(Beginning of INPUT MATERIAL)

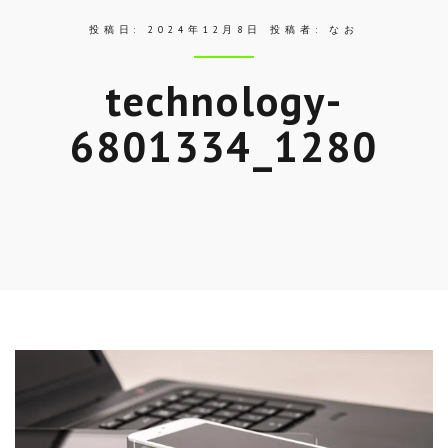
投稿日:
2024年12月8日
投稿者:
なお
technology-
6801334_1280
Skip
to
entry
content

(End of INPUT MATERIAL)
(Beginning of INPUT MATERIAL)

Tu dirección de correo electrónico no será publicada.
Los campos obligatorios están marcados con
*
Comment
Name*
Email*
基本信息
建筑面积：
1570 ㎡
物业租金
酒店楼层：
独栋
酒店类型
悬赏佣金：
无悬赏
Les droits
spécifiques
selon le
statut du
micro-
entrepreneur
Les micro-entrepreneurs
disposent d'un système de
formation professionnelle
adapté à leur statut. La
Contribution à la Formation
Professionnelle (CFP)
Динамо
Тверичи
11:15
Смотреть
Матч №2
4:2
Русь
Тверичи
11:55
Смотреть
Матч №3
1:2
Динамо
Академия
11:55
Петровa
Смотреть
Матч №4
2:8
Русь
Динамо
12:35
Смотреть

(End of INPUT MATERIAL)
(Beginning of INPUT MATERIAL)

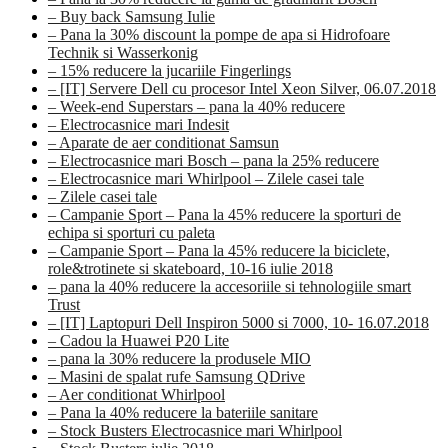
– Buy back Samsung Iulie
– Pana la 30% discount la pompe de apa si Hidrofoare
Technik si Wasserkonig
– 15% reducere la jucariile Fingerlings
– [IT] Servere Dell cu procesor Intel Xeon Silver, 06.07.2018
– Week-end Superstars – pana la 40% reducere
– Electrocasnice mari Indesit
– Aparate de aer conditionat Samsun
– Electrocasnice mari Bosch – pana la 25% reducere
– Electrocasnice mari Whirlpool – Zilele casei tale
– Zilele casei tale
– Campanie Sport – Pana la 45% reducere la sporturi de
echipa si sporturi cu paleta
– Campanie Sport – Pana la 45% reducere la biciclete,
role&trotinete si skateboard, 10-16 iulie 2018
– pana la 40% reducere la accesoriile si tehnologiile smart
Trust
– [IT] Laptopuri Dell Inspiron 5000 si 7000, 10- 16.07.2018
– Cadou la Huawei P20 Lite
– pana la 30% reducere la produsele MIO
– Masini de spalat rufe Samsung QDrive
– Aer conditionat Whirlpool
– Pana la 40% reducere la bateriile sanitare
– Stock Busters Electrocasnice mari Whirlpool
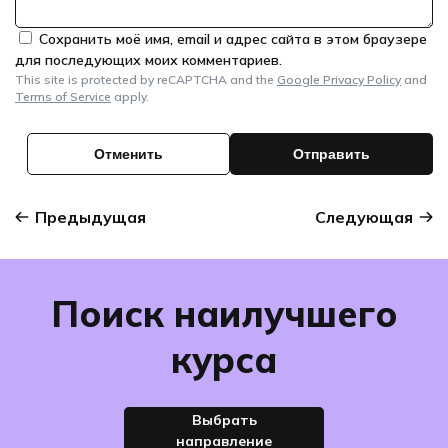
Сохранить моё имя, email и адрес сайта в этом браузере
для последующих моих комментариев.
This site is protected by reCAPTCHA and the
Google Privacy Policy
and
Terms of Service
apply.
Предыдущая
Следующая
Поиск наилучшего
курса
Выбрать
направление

(End of INPUT MATERIAL)

Return exactly the lines that appear in the data above between the line containing "Superstars – pana la 40% reducere" and the line containing "направление", both of which are included, and leave the pictures out.

*ANSWER SECTION:*
– Week-end Superstars – pana la 40% reducere
– Electrocasnice mari Indesit
– Aparate de aer conditionat Samsun
– Electrocasnice mari Bosch – pana la 25% reducere
– Electrocasnice mari Whirlpool – Zilele casei tale
– Zilele casei tale
– Campanie Sport – Pana la 45% reducere la sporturi de
echipa si sporturi cu paleta
– Campanie Sport – Pana la 45% reducere la biciclete,
role&trotinete si skateboard, 10-16 iulie 2018
– pana la 40% reducere la accesoriile si tehnologiile smart
Trust
– [IT] Laptopuri Dell Inspiron 5000 si 7000, 10- 16.07.2018
– Cadou la Huawei P20 Lite
– pana la 30% reducere la produsele MIO
– Masini de spalat rufe Samsung QDrive
– Aer conditionat Whirlpool
– Pana la 40% reducere la bateriile sanitare
– Stock Busters Electrocasnice mari Whirlpool
Сохранить моё имя, email и адрес сайта в этом браузере
для последующих моих комментариев.
This site is protected by reCAPTCHA and the
Google Privacy Policy
and
Terms of Service
apply.
Предыдущая
Следующая
Поиск наилучшего
курса
Выбрать
направление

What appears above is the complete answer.